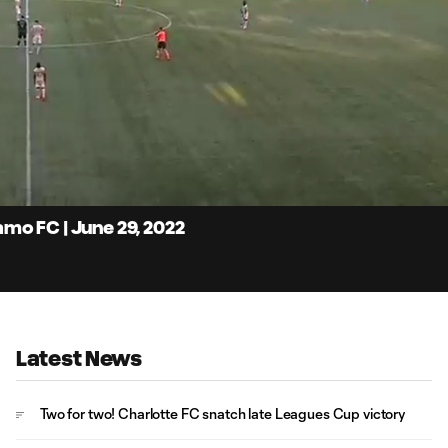
4:
Du
mo FC | June 29, 2022
Latest News
Two for two! Charlotte FC snatch late Leagues Cup victory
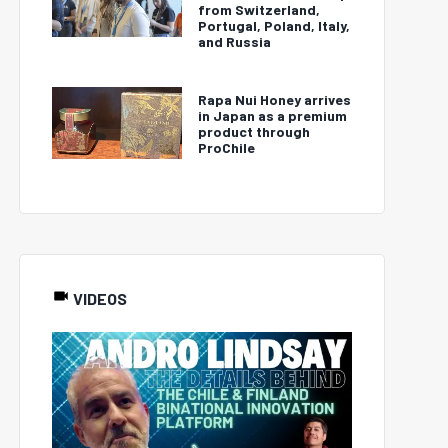
from Switzerland,
Portugal, Poland, Italy,
and Russia
Rapa Nui Honey arrives
in Japan as a premium
product through
ProChile
VIDEOS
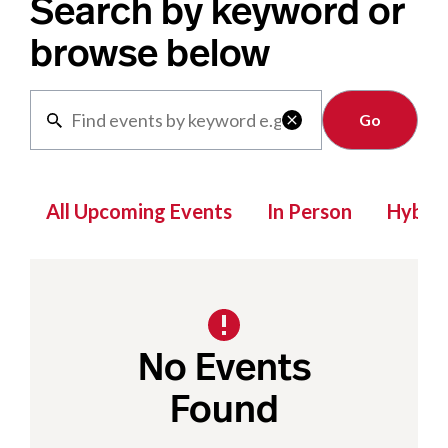
Search by keyword or
browse below
Clear

All Upcoming Events
In Person
Hybrid
No Events
Found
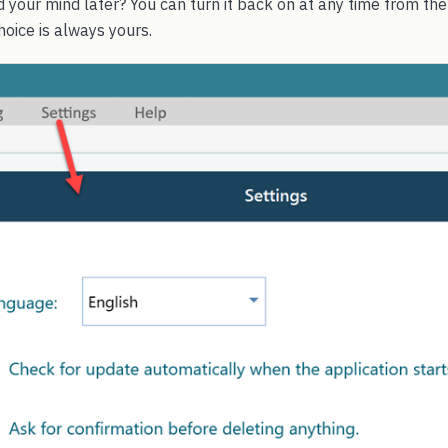
 your mind later? You can turn it back on at any time from th
hoice is always yours.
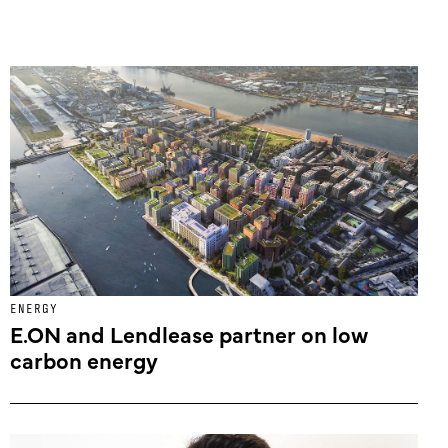
ENERGY
E.ON and Lendlease partner on low
carbon energy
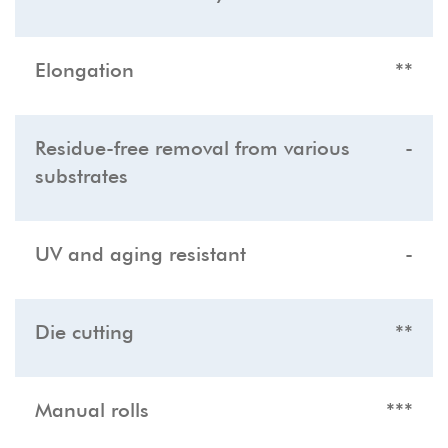
Elongation
**
Residue-free removal from various
-
substrates
UV and aging resistant
-
Die cutting
**
Manual rolls
***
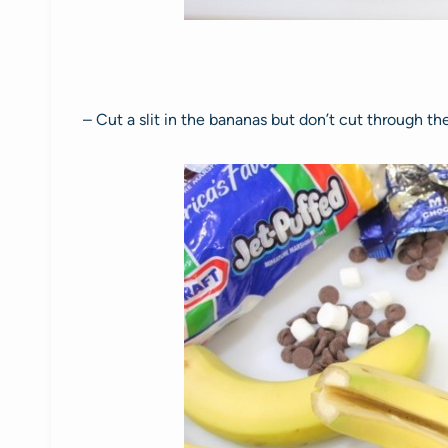
– Cut a slit in the bananas but don’t cut through th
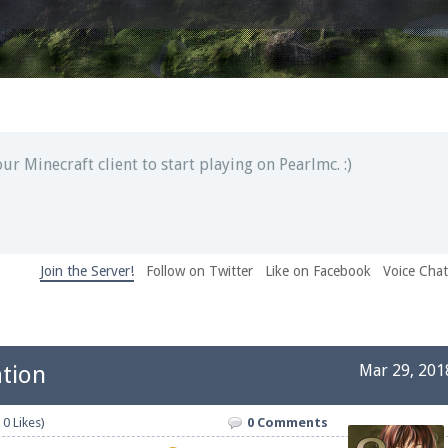
ext chat out of game!
full information.
our Minecraft client to start playing on Pearlmc. :)
Join the Server!
Follow on Twitter
Like on Facebook
Voice Cha
pdates and tips about our server!
tion
Mar 29, 201
 at
facebook.com/Pearlmc.Net
 0 Likes)
0 Comments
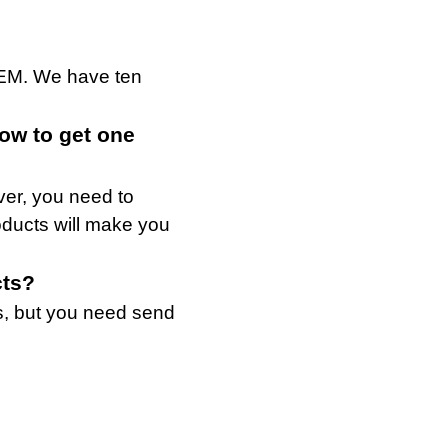
OEM. We have ten
how to get one
ver, you need to
roducts will make you
cts?
s, but you need send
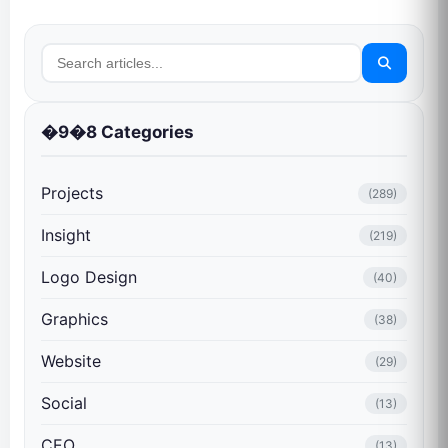
�9�8 Categories
Projects
(289)
Insight
(219)
Logo Design
(40)
Graphics
(38)
Website
(29)
Social
(13)
CEO
(13)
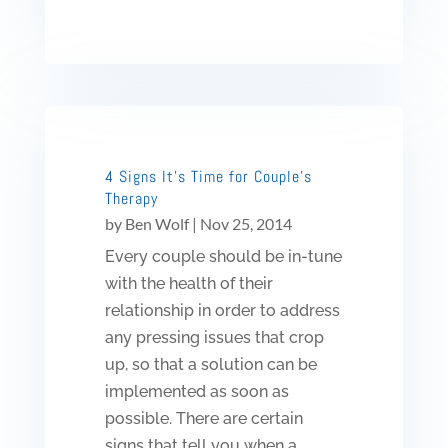
4 Signs It’s Time for Couple’s
Therapy
by
Ben Wolf
|
Nov 25, 2014
Every couple should be in-tune
with the health of their
relationship in order to address
any pressing issues that crop
up, so that a solution can be
implemented as soon as
possible. There are certain
signs that tell you when a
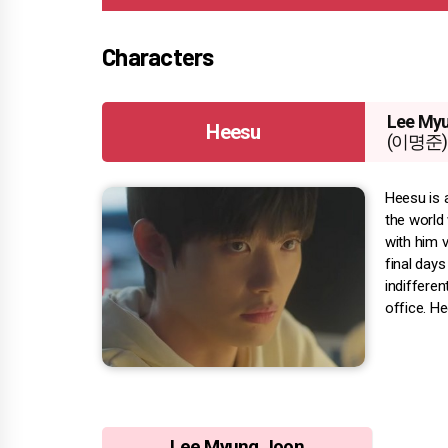
Characters
Lee My
Heesu
(이명준)
Heesu is 
the world 
with him v
final day
indifferen
office. H
Lee Myung Joon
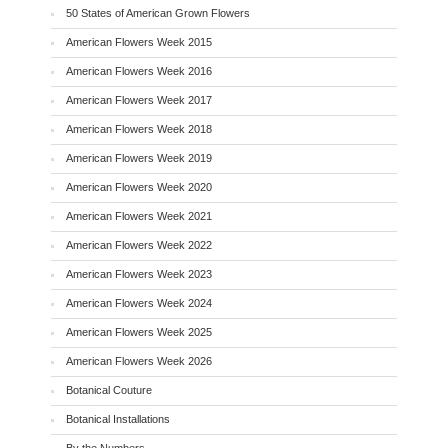
50 States of American Grown Flowers
American Flowers Week 2015
American Flowers Week 2016
American Flowers Week 2017
American Flowers Week 2018
American Flowers Week 2019
American Flowers Week 2020
American Flowers Week 2021
American Flowers Week 2022
American Flowers Week 2023
American Flowers Week 2024
American Flowers Week 2025
American Flowers Week 2026
Botanical Couture
Botanical Installations
By the Numbers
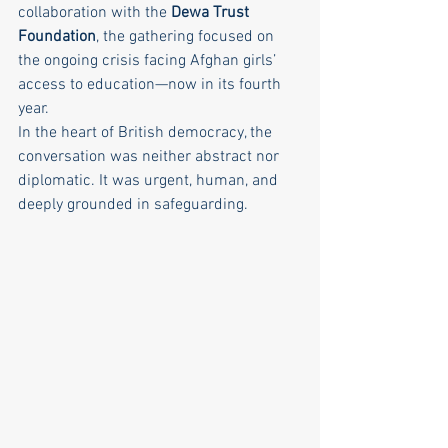
collaboration with the 
Dewa Trust 
Foundation
, the gathering focused on 
the ongoing crisis facing Afghan girls’ 
access to education—now in its fourth 
year.
In the heart of British democracy, the 
conversation was neither abstract nor 
diplomatic. It was urgent, human, and 
deeply grounded in safeguarding.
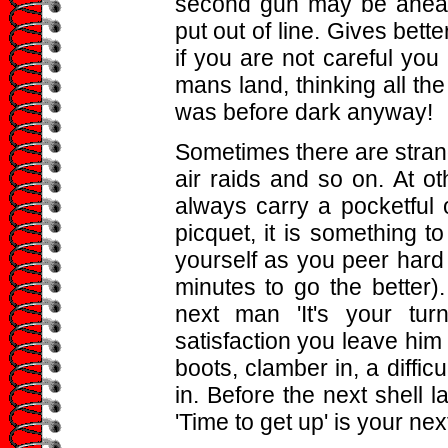
second gun may be ahead o
put out of line. Gives bette
if you are not careful you 
mans land, thinking all the 
was before dark anyway!
Sometimes there are strange
air raids and so on. At oth
always carry a pocketful o
picquet, it is something 
yourself as you peer hard
minutes to go the better)
next man 'It's your tur
satisfaction you leave him 
boots, clamber in, a difficu
in. Before the next shell 
'Time to get up' is your nex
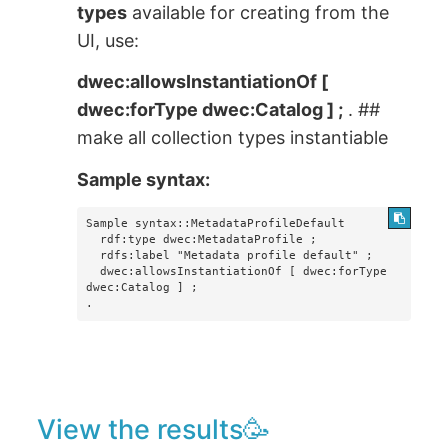
types
available for creating from the
UI, use:
dwec:allowsInstantiationOf [
dwec:forType dwec:Catalog ] ;
. ##
make all collection types instantiable
Sample syntax:
Sample syntax::MetadataProfileDefault

  rdf:type dwec:MetadataProfile ;

  rdfs:label "Metadata profile default" ;

  dwec:allowsInstantiationOf [ dwec:forType 
dwec:Catalog ] ;

.
View the results🥳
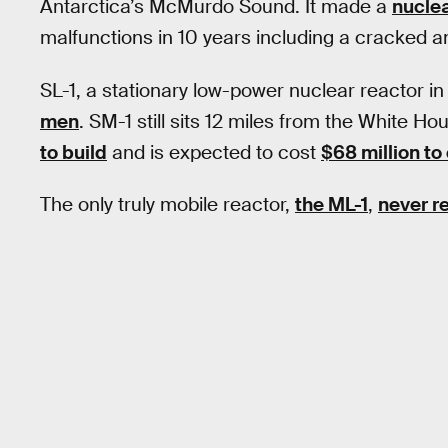
Antarctica’s McMurdo Sound. It made a
nuclea
malfunctions in 10 years including a cracked a
SL-1, a stationary low-power nuclear reactor in
men
. SM-1 still sits 12 miles from the White Hou
to build
and is expected to cost
$68 million to
The only truly mobile reactor,
the ML-1
,
never r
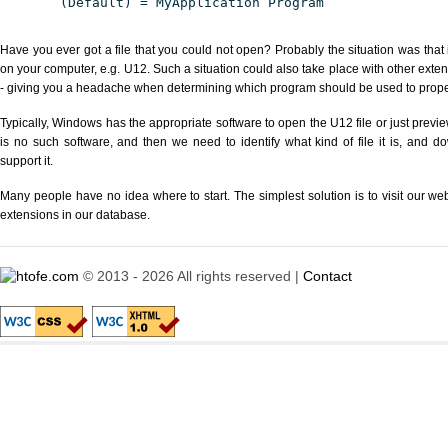
(Default) = MyApplication Program
Have you ever got a file that you could not open? Probably the situation was that
on your computer, e.g. U12. Such a situation could also take place with other exte
- giving you a headache when determining which program should be used to properl
Typically, Windows has the appropriate software to open the U12 file or just previe
is no such software, and then we need to identify what kind of file it is, and d
support it.
Many people have no idea where to start. The simplest solution is to visit our we
extensions in our database.
© 2013 - 2026 All rights reserved |
Contact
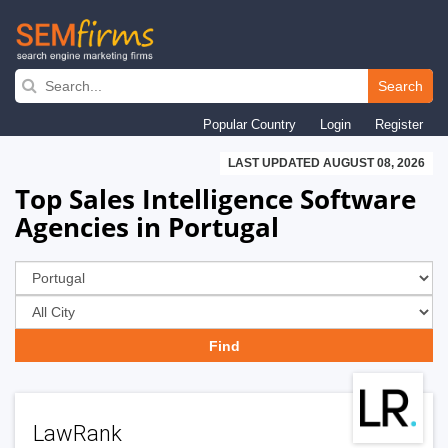
Skip
to
Search
main
Popular Country
Login
Register
navigation
LAST UPDATED AUGUST 08, 2026
Top Sales Intelligence Software
Agencies in Portugal
LawRank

# Prompt
Return the lines of the data above in full and exactly, with no pictures.

# Expected answer
4:
Du
mo FC | June 29, 2022
Latest News
Two for two! Charlotte FC snatch late Leagues Cup victory
from Switzerland,
Portugal, Poland, Italy,
and Russia
Rapa Nui Honey arrives
in Japan as a premium
product through
ProChile
VIDEOS
Search by keyword or
browse below
Clear

All Upcoming Events
In Person
Hybrid
No Events
Found
 your mind later? You can turn it back on at any time from th
hoice is always yours.
ENERGY
E.ON and Lendlease partner on low
carbon energy
Elongation
**
Residue-free removal from various
-
substrates
UV and aging resistant
-
Die cutting
**
Manual rolls
***
– Cut a slit in the bananas but don’t cut through th
ext chat out of game!
full information.
our Minecraft client to start playing on Pearlmc. :)
Join the Server!
Follow on Twitter
Like on Facebook
Voice Cha
pdates and tips about our server!
tion
Mar 29, 201
 at
facebook.com/Pearlmc.Net
 0 Likes)
0 Comments
OEM. We have ten
how to get one
ver, you need to
roducts will make you
cts?
s, but you need send
�9�8 Categories
Projects
(289)
Insight
(219)
Logo Design
(40)
Graphics
(38)
Website
(29)
Social
(13)
CEO
(13)
4 Signs It’s Time for Couple’s
Therapy
by
Ben Wolf
|
Nov 25, 2014
Every couple should be in-tune
with the health of their
relationship in order to address
any pressing issues that crop
up, so that a solution can be
implemented as soon as
possible. There are certain
signs that tell you when a
Characters
Lee My
Heesu
(이명준)
Heesu is 
the world 
with him v
final day
indifferen
office. H
Lee Myung Joon
50 States of American Grown Flowers
American Flowers Week 2015
American Flowers Week 2016
American Flowers Week 2017
American Flowers Week 2018
American Flowers Week 2019
American Flowers Week 2020
American Flowers Week 2021
American Flowers Week 2022
American Flowers Week 2023
American Flowers Week 2024
American Flowers Week 2025
American Flowers Week 2026
Botanical Couture
Botanical Installations
By the Numbers
collaboration with the 
Dewa Trust 
Foundation
, the gathering focused on 
the ongoing crisis facing Afghan girls’ 
access to education—now in its fourth 
year.
In the heart of British democracy, the 
conversation was neither abstract nor 
diplomatic. It was urgent, human, and 
deeply grounded in safeguarding.
second gun may be ahead o
put out of line. Gives bette
if you are not careful you 
mans land, thinking all the 
was before dark anyway!
Sometimes there are strange
air raids and so on. At oth
always carry a pocketful o
picquet, it is something 
yourself as you peer hard
minutes to go the better)
next man 'It's your tur
satisfaction you leave him 
boots, clamber in, a difficu
in. Before the next shell 
'Time to get up' is your nex
types
available for creating from the
UI, use:
dwec:allowsInstantiationOf [
dwec:forType dwec:Catalog ] ;
. ##
make all collection types instantiable
Sample syntax:
Sample syntax::MetadataProfileDefault

  rdf:type dwec:MetadataProfile ;

  rdfs:label "Metadata profile default" ;

  dwec:allowsInstantiationOf [ dwec:forType 
dwec:Catalog ] ;

.
View the results🥳
Antarctica’s McMurdo Sound. It made a
nuclea
malfunctions in 10 years including a cracked a
SL-1, a stationary low-power nuclear reactor in
men
. SM-1 still sits 12 miles from the White Hou
to build
and is expected to cost
$68 million to
The only truly mobile reactor,
the ML-1
,
never r
(Default) = MyApplication Program
Have you ever got a file that you could not open? Probably the situation was that
on your computer, e.g. U12. Such a situation could also take place with other exte
- giving you a headache when determining which program should be used to properl
Typically, Windows has the appropriate software to open the U12 file or just previe
is no such software, and then we need to identify what kind of file it is, and d
support it.
Many people have no idea where to start. The simplest solution is to visit our we
extensions in our database.
© 2013 - 2026 All rights reserved |
Contact
Skip
to
Search
main
Popular Country
Login
Register
navigation
LAST UPDATED AUGUST 08, 2026
Top Sales Intelligence Software
Agencies in Portugal
LawRank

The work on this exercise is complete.